Las gestiones cuentan con la mediación de Qatar, Pakistán y Omán, países que trabajan para acercar posiciones entre Washington y Teherán tras varias semanas de elevada tensión en la región.
El portavoz del Ministerio de Relaciones Exteriores de Qatar, Majed al Ansari, confirmó que continúan los esfuerzos para alcanzar una solución de corto plazo que permita reanudar el diálogo entre ambas partes y avanzar hacia un entendimiento duradero.
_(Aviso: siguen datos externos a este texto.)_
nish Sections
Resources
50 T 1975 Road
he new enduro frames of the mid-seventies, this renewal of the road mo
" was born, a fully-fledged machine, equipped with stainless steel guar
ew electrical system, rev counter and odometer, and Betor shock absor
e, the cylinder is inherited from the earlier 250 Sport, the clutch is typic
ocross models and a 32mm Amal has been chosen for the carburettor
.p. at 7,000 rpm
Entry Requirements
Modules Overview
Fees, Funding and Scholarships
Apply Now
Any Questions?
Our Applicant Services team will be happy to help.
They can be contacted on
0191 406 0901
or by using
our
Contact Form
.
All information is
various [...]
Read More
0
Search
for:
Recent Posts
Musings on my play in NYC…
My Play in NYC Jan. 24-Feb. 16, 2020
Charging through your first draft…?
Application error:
Como parte de esas gestiones diplomáticas, el presidente estadounidense Donald Trump sostuvo este martes una conversación telefónica con el emir de Qatar, el jeque Tamim bin Hamad Al Thani, centrada en las iniciativas para disminuir la tensión entre Estados Unidos e Irán.
Según un comunicado del palacio catarí, ambos líderes analizaron las acciones que se desarrollan para acercar a Washington y Teherán, con el objetivo de favorecer un acuerdo que contribuya a la estabilidad regional.
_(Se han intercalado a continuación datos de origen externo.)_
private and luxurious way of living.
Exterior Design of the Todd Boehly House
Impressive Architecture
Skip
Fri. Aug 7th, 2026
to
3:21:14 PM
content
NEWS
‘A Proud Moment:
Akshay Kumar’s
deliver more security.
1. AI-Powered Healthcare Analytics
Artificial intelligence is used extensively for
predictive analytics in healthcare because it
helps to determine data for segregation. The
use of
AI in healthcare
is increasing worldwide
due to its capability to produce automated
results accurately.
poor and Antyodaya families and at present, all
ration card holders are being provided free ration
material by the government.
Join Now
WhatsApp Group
Las negociaciones se desarrollan en el marco de un protocolo de entendimiento firmado en junio, el cual estableció un proceso de 60 días destinado a poner fin de manera definitiva a la guerra en Oriente Medio.
Ese acuerdo preliminar también contempla la reanudación del tráfico marítimo por el estrecho de Ormuz, uno de los corredores energéticos más importantes del mundo, por donde circula una parte significativa de las exportaciones globales de petróleo y gas.
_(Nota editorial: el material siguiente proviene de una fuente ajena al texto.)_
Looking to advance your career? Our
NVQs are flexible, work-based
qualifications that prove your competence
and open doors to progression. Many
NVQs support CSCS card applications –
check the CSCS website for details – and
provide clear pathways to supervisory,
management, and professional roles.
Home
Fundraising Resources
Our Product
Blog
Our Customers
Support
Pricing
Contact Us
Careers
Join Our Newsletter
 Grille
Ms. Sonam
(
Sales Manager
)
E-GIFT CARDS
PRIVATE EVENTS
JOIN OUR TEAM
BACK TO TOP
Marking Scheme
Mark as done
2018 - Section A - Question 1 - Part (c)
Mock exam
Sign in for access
El estrecho permanece bloqueado por Irán desde el inicio del conflicto desencadenado tras los bombardeos lanzados por Estados Unidos e Israel contra la república islámica el 28 de febrero.
El cierre de esta vía marítima ha provocado preocupación en los mercados internacionales debido a su importancia estratégica para el abastecimiento energético y el comercio marítimo mundial.
Analistas consideran que una eventual reapertura del estrecho contribuiría a reducir la incertidumbre en los mercados de hidrocarburos y aliviaría la presión sobre las cadenas globales de suministro de energía.
Mientras continúan las negociaciones, los países mediadores mantienen contactos diplomáticos con ambas partes con la expectativa de alcanzar un acuerdo que permita restablecer la navegación en el estrecho de Ormuz y consolidar un proceso de desescalada en la región.